*Data for processing*

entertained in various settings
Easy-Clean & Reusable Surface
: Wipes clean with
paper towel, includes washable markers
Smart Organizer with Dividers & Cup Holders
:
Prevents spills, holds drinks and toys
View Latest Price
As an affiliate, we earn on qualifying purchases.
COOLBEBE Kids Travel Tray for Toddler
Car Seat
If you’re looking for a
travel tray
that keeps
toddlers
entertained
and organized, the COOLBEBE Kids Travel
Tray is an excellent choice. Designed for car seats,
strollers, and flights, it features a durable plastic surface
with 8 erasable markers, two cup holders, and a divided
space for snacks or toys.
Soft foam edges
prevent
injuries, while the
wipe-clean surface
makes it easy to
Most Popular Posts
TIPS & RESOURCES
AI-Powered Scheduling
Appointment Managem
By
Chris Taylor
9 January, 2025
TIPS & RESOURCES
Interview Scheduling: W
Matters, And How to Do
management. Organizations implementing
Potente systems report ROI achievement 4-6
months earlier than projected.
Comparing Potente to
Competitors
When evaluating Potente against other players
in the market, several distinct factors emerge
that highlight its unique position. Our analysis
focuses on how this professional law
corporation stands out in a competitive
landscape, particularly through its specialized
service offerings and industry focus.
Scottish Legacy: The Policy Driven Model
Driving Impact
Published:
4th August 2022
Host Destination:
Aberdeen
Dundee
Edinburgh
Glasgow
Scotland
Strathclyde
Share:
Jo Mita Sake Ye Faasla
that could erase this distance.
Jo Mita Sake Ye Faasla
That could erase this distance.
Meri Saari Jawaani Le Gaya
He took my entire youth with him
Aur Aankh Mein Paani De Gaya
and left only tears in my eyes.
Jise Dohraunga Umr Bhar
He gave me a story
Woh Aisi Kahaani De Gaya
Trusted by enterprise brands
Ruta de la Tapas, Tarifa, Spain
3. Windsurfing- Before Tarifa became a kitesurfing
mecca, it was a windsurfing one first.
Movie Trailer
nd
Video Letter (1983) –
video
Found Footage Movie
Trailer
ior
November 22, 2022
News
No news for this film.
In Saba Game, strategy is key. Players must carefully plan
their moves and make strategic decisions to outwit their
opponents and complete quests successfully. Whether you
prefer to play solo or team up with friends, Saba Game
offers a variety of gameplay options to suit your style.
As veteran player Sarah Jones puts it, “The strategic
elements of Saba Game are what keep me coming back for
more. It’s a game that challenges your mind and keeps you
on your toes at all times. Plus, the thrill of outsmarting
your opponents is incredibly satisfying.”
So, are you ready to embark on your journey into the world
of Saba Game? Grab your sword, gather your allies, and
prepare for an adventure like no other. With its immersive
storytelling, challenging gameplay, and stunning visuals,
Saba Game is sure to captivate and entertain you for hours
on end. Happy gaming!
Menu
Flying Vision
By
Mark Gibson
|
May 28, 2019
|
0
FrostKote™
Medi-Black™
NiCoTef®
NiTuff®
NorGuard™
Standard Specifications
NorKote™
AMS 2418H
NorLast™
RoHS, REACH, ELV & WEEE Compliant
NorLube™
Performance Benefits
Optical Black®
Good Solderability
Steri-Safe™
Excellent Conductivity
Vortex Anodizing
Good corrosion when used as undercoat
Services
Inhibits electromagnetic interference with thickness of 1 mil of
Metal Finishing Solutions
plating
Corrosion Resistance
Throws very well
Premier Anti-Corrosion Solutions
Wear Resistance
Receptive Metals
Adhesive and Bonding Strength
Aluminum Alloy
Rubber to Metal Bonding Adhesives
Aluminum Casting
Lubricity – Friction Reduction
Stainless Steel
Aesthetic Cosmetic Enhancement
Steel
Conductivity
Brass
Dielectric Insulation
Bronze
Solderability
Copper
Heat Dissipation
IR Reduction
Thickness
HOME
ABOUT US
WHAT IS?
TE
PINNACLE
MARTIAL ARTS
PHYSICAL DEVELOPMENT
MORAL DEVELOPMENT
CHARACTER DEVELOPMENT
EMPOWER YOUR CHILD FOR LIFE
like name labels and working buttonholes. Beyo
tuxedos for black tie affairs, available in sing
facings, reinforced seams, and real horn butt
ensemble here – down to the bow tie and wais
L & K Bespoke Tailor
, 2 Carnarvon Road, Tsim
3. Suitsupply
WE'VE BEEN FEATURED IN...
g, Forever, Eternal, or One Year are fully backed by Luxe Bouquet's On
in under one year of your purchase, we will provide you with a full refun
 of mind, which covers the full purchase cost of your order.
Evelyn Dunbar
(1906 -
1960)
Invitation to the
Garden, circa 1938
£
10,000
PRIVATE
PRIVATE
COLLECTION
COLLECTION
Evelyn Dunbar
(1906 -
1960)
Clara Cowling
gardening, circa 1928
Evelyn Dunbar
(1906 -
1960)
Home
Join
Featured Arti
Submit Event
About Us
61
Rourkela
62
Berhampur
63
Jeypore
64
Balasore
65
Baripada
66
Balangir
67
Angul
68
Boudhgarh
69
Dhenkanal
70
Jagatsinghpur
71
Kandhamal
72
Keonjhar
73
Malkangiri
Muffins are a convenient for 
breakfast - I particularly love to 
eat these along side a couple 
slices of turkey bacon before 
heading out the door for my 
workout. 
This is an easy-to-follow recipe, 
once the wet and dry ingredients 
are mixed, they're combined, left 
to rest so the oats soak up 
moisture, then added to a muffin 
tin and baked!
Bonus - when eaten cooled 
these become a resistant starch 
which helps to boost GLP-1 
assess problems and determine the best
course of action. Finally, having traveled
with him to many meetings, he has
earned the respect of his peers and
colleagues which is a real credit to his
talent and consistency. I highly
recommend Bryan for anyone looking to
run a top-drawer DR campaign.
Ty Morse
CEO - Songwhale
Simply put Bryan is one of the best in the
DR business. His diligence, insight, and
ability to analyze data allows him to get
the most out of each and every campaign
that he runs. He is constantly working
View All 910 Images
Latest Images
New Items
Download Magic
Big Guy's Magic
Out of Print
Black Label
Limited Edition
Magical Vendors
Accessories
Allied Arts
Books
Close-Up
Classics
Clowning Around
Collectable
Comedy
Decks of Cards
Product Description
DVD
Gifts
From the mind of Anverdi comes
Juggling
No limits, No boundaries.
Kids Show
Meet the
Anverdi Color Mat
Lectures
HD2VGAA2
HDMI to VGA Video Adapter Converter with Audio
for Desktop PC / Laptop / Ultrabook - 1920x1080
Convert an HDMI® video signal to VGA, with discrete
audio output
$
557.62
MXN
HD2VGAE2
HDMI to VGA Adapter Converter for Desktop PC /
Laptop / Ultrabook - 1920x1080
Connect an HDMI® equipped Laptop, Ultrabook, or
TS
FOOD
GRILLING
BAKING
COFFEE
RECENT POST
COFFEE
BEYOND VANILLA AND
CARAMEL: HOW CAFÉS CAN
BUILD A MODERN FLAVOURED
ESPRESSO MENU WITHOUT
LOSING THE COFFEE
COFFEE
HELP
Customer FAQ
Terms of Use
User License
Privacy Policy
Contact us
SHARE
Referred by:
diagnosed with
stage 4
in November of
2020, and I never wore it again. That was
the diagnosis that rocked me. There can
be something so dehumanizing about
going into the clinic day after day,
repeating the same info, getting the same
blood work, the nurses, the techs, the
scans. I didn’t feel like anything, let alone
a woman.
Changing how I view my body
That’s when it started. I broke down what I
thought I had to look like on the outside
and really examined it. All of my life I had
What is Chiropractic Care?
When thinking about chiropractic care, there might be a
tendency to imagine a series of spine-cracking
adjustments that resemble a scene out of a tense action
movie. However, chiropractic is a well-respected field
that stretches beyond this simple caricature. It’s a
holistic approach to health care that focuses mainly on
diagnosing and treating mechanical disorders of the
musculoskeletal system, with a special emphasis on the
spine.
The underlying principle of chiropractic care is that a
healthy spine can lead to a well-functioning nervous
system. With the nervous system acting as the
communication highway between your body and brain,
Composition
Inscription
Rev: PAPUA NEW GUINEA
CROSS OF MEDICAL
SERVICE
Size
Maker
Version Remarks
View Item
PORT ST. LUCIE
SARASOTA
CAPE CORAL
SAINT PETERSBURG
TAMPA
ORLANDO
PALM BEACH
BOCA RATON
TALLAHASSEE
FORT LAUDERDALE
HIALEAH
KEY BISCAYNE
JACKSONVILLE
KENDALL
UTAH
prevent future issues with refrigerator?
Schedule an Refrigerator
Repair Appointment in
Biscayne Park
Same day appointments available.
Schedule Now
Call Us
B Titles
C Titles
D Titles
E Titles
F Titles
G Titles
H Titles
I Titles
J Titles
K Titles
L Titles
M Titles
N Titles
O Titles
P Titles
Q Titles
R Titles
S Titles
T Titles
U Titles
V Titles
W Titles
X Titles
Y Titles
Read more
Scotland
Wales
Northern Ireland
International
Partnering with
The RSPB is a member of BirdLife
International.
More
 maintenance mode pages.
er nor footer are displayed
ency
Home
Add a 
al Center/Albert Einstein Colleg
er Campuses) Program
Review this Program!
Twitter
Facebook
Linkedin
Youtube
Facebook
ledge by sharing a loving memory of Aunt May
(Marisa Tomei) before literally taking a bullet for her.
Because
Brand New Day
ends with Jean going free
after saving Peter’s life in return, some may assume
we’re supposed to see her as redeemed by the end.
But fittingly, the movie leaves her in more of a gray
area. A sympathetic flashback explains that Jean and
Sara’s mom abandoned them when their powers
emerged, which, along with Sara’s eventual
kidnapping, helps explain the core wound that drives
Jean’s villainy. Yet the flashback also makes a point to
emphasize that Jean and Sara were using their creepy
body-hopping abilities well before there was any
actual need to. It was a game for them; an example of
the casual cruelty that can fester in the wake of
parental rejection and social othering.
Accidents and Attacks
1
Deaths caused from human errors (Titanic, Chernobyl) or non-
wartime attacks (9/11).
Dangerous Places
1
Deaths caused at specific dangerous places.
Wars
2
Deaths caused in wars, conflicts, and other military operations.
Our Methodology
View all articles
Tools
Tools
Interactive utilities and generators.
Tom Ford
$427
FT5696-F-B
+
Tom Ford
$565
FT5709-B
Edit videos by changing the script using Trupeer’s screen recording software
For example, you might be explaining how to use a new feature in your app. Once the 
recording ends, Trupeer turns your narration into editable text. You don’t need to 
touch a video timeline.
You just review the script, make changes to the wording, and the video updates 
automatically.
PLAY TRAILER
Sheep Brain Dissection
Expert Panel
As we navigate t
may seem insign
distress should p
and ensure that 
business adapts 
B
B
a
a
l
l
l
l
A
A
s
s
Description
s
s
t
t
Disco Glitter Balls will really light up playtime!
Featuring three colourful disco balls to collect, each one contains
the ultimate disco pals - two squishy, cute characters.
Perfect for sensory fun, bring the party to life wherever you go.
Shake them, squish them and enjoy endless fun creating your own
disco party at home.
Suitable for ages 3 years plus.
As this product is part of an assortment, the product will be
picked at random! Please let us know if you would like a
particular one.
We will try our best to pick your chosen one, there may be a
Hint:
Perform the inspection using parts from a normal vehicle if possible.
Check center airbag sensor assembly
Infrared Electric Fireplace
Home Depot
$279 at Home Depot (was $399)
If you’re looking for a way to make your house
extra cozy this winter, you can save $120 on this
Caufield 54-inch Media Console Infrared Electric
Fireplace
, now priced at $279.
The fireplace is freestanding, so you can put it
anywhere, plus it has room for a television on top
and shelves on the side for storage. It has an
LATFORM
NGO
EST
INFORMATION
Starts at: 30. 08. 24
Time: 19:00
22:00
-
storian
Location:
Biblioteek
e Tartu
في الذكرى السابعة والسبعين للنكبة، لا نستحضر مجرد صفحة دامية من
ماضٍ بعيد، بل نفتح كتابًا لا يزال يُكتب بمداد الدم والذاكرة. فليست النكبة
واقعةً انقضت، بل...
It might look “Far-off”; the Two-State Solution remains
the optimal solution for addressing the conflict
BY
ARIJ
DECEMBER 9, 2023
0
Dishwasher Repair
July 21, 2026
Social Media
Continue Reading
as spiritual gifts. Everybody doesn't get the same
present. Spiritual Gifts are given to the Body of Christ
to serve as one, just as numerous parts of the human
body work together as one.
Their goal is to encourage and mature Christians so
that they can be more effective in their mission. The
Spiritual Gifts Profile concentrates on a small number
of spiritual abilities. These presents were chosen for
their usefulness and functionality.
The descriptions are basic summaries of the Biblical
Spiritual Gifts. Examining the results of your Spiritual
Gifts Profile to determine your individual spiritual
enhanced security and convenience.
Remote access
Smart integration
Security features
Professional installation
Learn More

*What the task requires*
Write down exactly every line of the material above up to and including the line containing "Ruta de la Tapas, Tarifa, Spain".

*Answer space*
entertained in various settings
Easy-Clean & Reusable Surface
: Wipes clean with
paper towel, includes washable markers
Smart Organizer with Dividers & Cup Holders
:
Prevents spills, holds drinks and toys
View Latest Price
As an affiliate, we earn on qualifying purchases.
COOLBEBE Kids Travel Tray for Toddler
Car Seat
If you’re looking for a
travel tray
that keeps
toddlers
entertained
and organized, the COOLBEBE Kids Travel
Tray is an excellent choice. Designed for car seats,
strollers, and flights, it features a durable plastic surface
with 8 erasable markers, two cup holders, and a divided
space for snacks or toys.
Soft foam edges
prevent
injuries, while the
wipe-clean surface
makes it easy to
Most Popular Posts
TIPS & RESOURCES
AI-Powered Scheduling
Appointment Managem
By
Chris Taylor
9 January, 2025
TIPS & RESOURCES
Interview Scheduling: W
Matters, And How to Do
management. Organizations implementing
Potente systems report ROI achievement 4-6
months earlier than projected.
Comparing Potente to
Competitors
When evaluating Potente against other players
in the market, several distinct factors emerge
that highlight its unique position. Our analysis
focuses on how this professional law
corporation stands out in a competitive
landscape, particularly through its specialized
service offerings and industry focus.
Scottish Legacy: The Policy Driven Model
Driving Impact
Published:
4th August 2022
Host Destination:
Aberdeen
Dundee
Edinburgh
Glasgow
Scotland
Strathclyde
Share:
Jo Mita Sake Ye Faasla
that could erase this distance.
Jo Mita Sake Ye Faasla
That could erase this distance.
Meri Saari Jawaani Le Gaya
He took my entire youth with him
Aur Aankh Mein Paani De Gaya
and left only tears in my eyes.
Jise Dohraunga Umr Bhar
He gave me a story
Woh Aisi Kahaani De Gaya
Trusted by enterprise brands
Ruta de la Tapas, Tarifa, Spain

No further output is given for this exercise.